Additionally, fetal distress was identified as the second most common indication for caesarean section. This finding aligns with a similar study that reported fetal distress accounted for most caesarean -section deliveries [42]. It is considered an indication for caesarean section (C/S) because it indicates potential harm or distress to the baby and the need for immediate intervention to ensure the baby’s well-being. The caesarean section allows for quick and controlled delivery, reducing the risk of further complications and allowing for timely medical interventions to address fetal distress.
Other indications for caesarean section identified in the study include pathological CTG, breech presentation, failed induction, preeclampsia/eclampsia, cephalo-pelvic disproportion, post-term pregnancy, ruptured uterus, placenta abruption, abnormal presentation, failed internal period version, compound presentation, failed vacuum, prolonged labour, and cord prolapse. These indications are consistent with those found in previous studies conducted in Iraq and Tanzania [43–45]. These indications reflect various maternal and fetal factors that may require caesarean section delivery to ensure the mother’s and baby’s safety and well-being.
Conclusion
The CS rate reported in this study is higher than the recommended rate of 10–15%. The primary reported indication includes previous C/S, foetal distress, breech presentation, pathological CTG, and filed induction. The occurrence of previous caesarean section, breech presentation, and neonates referred to the neonatal intensive care unit (NICU) were significantly associated with an increased likelihood of caesarean delivery. These findings indicate that the risk factors for caesarean section in this hospital setting are consistent with those reported in previous research and suggest that interventions aimed at reducing the caesarean section rate should target these specific risk factors.
Limitations
Acknowledging that the prevalence and indications for Cesarean Section (CS) birth have been extensively studied and established, this research adds a unique dimension by centering on a faith-based hospital. Existing studies predominantly focus on public and private health facilities, potentially overlooking distinctive practices and patient profiles in faith-based institutions. The Holy Family Hospital in Ghana, as the focal point of this study, provides valuable insights into CS rates and associated factors within a faith-based setting. By delving into this unexplored territory, the research enriches our understanding of CS prevalence and factors, contributing significantly to the broader landscape of childbirth practices and outcomes across diverse healthcare settings.

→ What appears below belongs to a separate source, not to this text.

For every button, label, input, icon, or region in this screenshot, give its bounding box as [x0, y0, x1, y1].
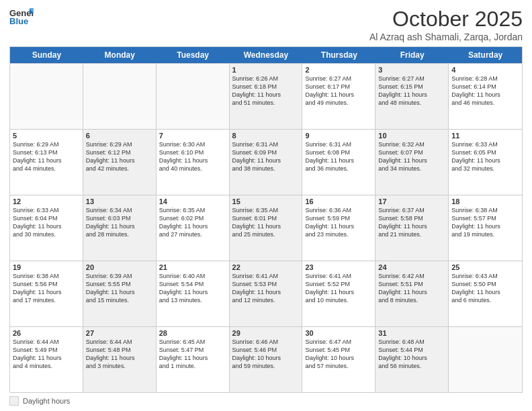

However, the findings may not be universally applicable, given the institutional context. Additionally, the study lacks an evaluation of maternal outcomes post-CS, highlighting the need for further research to comprehensively assess complications associated with high CS rates.
Acknowledgments
The authors are grateful to the Holy Family Hospital, Berekum Management for granting us permission to conduct the study. We are also thankful for the Labour ward staff who were used as research assistants for their cooperation and support.